21/09/2011
Automne
Automne,du latin « automnus ». Mot probablement d’origine étrusque, mais les Romains avaient fini par le confondre avec le verbe « augere », croître, augmenter. C’est que l’idée première était bien positive, celle d’une saison où l’on engrangeait les récoltes, où la terre donnait en abondance fruits et légumes et récompensait ainsi les hommes du mal qu’ils s’étaient donné au printemps pour labourer. Jusqu’au XII° siècle, on employait d’ailleurs le terme « gain » (temps de la récolte) et pas notre mot « automne », qui est en quelque sorte emprunté tel quel au latin au XIII° siècle, dans un premier temps toujours avec cette idée de récolte, puis progressivement avec celle de déclin.
« Gain » , déverbal de gagner (gaigner) désignait bien ce que l’on gagne et s’appliquait donc à la saison qui suit l’été (voir aussi le « regain » si cher à Jean Giono), caractérisée par son abondance.
Les dictionnaires ne nous disent pas pourquoi on est passé de ce sens positif à celui négatif de déclin, de mort annoncée. Là où les hommes de l’Antiquité et du Haut Moyen-âge ne voyaient que récompense ou don gratuit, ceux qui les ont suivis n’ont plus vu que l’idée de mort lente. Les mentalités avaient-elles changé ? Le Christianisme culpabilisateur avait-il fait son œuvre ? Le climat du Nord de la Gaule, si différent des hivers romains cléments explique-t-il cela ? C’est l’histoire de la bouteille à moitié vide ou à moitié pleine en fait. Les Anciens regardaient derrière eux et voyaient dans l’automne le résultat concret de leurs efforts antérieurs tandis que leurs successeurs avaient déjà les yeux tournés vers l’hiver qui s’approchait inéluctablement.

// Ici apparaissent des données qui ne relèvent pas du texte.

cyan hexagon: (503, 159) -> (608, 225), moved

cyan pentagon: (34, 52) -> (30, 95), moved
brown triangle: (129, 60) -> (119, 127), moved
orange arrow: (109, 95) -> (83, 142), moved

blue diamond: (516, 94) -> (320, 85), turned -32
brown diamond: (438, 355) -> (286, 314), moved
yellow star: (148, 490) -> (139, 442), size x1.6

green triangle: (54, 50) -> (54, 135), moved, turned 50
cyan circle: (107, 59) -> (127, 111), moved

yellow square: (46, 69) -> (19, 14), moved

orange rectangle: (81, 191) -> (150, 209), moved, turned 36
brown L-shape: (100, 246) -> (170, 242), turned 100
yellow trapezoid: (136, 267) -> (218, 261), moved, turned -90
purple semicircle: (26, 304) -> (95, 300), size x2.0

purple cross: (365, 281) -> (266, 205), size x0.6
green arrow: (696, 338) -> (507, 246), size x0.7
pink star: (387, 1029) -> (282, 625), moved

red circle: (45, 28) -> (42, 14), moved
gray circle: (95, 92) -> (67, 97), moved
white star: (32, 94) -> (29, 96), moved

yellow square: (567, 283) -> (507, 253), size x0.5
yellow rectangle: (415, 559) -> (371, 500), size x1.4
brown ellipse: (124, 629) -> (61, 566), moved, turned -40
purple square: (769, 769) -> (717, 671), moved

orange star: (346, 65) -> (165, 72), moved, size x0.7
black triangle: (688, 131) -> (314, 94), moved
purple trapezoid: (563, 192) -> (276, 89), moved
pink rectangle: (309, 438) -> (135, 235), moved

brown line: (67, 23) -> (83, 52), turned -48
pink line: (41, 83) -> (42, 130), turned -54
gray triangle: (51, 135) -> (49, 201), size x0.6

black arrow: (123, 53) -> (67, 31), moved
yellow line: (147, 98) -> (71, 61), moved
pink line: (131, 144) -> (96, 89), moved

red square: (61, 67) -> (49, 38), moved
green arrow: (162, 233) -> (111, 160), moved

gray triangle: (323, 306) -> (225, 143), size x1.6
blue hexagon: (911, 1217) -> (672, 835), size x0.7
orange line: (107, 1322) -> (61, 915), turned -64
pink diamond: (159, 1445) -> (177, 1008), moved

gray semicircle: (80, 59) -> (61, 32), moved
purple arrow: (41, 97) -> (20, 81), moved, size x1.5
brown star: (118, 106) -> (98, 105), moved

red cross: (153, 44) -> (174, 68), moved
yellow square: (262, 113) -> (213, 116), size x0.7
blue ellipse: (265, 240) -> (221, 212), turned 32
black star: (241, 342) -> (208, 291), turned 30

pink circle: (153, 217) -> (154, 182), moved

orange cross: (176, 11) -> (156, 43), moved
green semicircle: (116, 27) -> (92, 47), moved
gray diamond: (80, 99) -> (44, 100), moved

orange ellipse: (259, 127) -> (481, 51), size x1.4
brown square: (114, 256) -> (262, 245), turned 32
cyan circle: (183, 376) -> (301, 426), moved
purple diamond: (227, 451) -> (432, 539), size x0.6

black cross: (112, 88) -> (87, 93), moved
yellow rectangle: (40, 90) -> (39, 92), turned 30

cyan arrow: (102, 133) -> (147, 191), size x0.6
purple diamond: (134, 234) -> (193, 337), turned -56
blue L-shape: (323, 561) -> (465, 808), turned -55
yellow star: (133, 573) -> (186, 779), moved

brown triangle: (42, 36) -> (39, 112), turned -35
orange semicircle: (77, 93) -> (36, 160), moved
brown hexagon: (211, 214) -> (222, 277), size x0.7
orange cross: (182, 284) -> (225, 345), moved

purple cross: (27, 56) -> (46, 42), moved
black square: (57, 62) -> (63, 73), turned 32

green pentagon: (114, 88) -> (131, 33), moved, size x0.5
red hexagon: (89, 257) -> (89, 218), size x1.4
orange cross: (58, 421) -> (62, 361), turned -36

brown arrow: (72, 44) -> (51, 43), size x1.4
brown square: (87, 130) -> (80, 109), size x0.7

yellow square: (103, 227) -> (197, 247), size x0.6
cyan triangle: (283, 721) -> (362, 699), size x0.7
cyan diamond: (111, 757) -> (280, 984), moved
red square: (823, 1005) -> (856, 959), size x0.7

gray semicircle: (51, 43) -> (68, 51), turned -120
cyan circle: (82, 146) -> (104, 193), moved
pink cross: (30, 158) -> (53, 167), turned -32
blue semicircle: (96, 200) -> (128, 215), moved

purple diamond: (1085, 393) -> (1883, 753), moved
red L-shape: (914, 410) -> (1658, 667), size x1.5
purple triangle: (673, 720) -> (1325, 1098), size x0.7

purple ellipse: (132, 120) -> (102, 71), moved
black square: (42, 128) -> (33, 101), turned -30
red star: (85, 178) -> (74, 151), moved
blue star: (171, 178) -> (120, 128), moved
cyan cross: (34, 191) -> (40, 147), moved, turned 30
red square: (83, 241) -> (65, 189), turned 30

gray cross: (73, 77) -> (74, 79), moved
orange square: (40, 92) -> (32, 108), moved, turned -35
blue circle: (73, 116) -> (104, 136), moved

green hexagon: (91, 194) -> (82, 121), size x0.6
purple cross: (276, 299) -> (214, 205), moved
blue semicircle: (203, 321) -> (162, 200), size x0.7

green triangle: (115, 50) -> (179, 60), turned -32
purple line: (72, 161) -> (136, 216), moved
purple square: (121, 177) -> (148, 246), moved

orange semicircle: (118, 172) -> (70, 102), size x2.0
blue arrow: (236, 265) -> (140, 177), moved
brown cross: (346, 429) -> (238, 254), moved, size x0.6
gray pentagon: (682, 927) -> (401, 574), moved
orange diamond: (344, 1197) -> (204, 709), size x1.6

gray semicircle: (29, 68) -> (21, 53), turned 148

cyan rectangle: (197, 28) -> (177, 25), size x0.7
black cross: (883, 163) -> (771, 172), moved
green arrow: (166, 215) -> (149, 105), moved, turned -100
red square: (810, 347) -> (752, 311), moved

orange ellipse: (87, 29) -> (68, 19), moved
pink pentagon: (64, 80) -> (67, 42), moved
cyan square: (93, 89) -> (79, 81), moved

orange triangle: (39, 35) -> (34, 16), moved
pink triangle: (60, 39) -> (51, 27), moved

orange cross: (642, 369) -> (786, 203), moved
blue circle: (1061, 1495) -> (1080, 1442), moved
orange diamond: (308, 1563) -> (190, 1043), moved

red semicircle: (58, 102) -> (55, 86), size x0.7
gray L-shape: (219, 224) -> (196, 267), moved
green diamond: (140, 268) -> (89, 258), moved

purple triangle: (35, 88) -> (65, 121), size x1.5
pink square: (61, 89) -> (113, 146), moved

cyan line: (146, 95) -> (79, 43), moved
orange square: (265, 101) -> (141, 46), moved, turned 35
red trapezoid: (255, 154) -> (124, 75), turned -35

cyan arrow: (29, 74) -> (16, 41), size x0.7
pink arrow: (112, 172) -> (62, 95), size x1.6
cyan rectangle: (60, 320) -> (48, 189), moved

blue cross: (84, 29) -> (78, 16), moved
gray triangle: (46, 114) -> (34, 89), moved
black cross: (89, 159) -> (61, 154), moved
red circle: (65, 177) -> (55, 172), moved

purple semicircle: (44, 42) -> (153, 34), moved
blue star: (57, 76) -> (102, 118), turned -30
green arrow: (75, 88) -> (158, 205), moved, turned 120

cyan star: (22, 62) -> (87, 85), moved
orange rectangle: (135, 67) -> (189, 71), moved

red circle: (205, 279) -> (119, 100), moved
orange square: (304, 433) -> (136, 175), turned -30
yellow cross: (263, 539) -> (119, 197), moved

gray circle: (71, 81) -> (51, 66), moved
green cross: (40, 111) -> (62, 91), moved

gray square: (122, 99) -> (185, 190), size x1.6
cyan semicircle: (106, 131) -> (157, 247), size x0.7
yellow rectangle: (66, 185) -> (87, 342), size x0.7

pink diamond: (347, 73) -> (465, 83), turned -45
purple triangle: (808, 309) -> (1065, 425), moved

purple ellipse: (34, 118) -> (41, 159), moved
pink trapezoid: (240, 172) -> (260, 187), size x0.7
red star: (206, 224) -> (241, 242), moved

Il est vrai que la chronologie antique était cyclique : de même que les saisons revenaient d’année en année, l’Histoire elle-même était circulaire, chaque civilisation passant régulièrement par un Age d’or suivi de périodes plus sombres. Dans le Moyen-âge chrétien, au contraire, le temps est devenu linéaire. Dieu a créé l’homme et celui-ci doit vivre sur terre un certain nombre de siècles avant la fin du monde et le grand jugement de l’Apocalypse. L’être humain n’est plus que de passage en quelque sorte et il a les yeux tournés vers sa mort prochaine. Il voit donc dans l’automne l’annonce de cette fin qui s’approche et il la souhaite autant qu’il la redoute. Comme Chrétien il espère en finir au plus vite avec cette vie terrestre et il aspire au Royaume de Dieu, mais comme être humain, évidemment, il voit avec angoisse approcher sa propre fin. Dans tous les cas, il ne voit plus dans l’automne que le commencement d’un déclin inéluctable et plus du tout cette saison belle, aux couleurs chatoyantes, qui remplit nos greniers et nous empêche de mourir de faim une fois l’hiver venu.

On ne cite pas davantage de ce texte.